Читать книгу Slechte Tijden - Charles Dickens - Страница 8
V. COKETOWN.
ОглавлениеCoketown, waarheen de heeren Bounderby en Gradgrind nu wandelden, was de triomf van het feitelijke en prozaïsche; het was evenmin met het romaneske en poëtische besmet, als mevrouw Gradgrind zelve. Laten wij, eer wij verder gaan, eene korte beschrijving van Coketown geven.
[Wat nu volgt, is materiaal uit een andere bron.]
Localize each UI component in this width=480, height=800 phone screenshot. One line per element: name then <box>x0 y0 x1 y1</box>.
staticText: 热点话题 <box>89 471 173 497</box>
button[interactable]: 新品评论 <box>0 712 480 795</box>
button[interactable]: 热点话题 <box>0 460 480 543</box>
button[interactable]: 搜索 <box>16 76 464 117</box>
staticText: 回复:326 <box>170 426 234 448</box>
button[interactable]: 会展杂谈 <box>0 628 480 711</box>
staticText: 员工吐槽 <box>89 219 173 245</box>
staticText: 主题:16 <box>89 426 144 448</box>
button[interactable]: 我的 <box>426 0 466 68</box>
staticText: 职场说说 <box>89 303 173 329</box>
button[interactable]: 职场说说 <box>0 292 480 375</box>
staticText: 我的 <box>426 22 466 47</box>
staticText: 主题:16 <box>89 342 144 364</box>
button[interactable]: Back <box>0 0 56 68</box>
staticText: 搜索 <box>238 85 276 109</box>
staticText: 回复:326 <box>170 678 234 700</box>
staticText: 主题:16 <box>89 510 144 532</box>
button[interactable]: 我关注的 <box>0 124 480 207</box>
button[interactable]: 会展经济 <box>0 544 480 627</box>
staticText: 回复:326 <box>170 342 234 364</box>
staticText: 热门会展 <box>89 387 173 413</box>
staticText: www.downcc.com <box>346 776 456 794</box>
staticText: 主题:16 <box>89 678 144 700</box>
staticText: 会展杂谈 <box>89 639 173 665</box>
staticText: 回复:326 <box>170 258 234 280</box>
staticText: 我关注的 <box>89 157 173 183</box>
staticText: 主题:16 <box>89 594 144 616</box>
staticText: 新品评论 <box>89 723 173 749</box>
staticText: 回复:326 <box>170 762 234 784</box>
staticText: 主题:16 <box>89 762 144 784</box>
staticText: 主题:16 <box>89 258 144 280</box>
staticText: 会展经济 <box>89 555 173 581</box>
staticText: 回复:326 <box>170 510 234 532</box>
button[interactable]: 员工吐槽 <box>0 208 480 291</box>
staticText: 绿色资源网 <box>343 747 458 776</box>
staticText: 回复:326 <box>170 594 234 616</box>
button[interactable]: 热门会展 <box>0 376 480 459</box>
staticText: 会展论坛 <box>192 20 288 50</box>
Het was eene stad van rooden baksteen, of van baksteen, die rood zou geweest zijn, als rook en roet dit maar hadden toegelaten; thans echter was het eene stad van onnatuurlijk rood en zwart, gelijk het beschilderde gezicht van een wilde. Het was eene stad van machines en hooge schoorsteenen, waaruit oneindige rookslangen eeuwigdurend opkropen, zonder zich ooit te ontwarren. Zij had eene zwarte stadsgracht, en eene rivier, purper gekleurd door walgelijk riekende verfstoffen, en uitgestrekte groepen van gebouwen vol vensters, waarbinnen het den geheelen dag ratelde en dreunde en de zuiger eener stoommachine eentonig op en neer ging, gelijk de kop van een olifant in een staat van zwaarmoedige razernij. Zij bevatte verscheidene groote straten, die allen sterk op elkander geleken, bewoond door menschen, die eveneens op elkander geleken, die allen op dezelfde uren uitgingen en binnenkwamen, om hetzelfde werk te doen, en voor wie elke dag eveneens was als gisteren en morgen, en ieder jaar het evenbeeld van het vorige en het volgende.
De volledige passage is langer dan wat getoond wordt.